>>>>

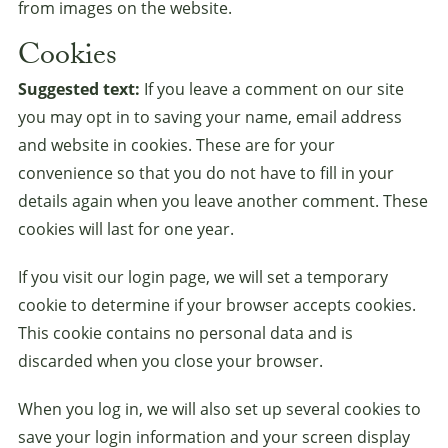
from images on the website.
Cookies
Suggested text:
If you leave a comment on our site
you may opt in to saving your name, email address
and website in cookies. These are for your
convenience so that you do not have to fill in your
details again when you leave another comment. These
cookies will last for one year.
If you visit our login page, we will set a temporary
cookie to determine if your browser accepts cookies.
This cookie contains no personal data and is
discarded when you close your browser.
When you log in, we will also set up several cookies to
save your login information and your screen display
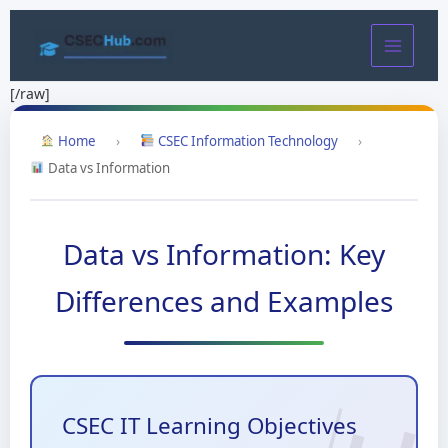
Skip
to
content
[/raw]
Home
›
CSEC Information Technology
›
Data vs Information
Data vs Information: Key
Differences and Examples
CSEC IT Learning Objectives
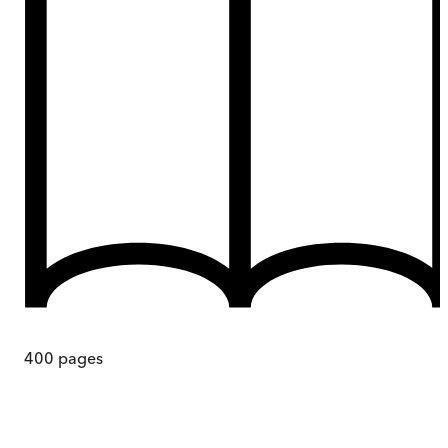
400
pages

<<<<

Work required:
Omit every picture while copying the listing above exactly.

Response to this task:
from images on the website.
Cookies
Suggested text:
If you leave a comment on our site
you may opt in to saving your name, email address
and website in cookies. These are for your
convenience so that you do not have to fill in your
details again when you leave another comment. These
cookies will last for one year.
If you visit our login page, we will set a temporary
cookie to determine if your browser accepts cookies.
This cookie contains no personal data and is
discarded when you close your browser.
When you log in, we will also set up several cookies to
save your login information and your screen display
Skip
to
content
[/raw]
Home
›
CSEC Information Technology
›
Data vs Information
Data vs Information: Key
Differences and Examples
CSEC IT Learning Objectives
400
pages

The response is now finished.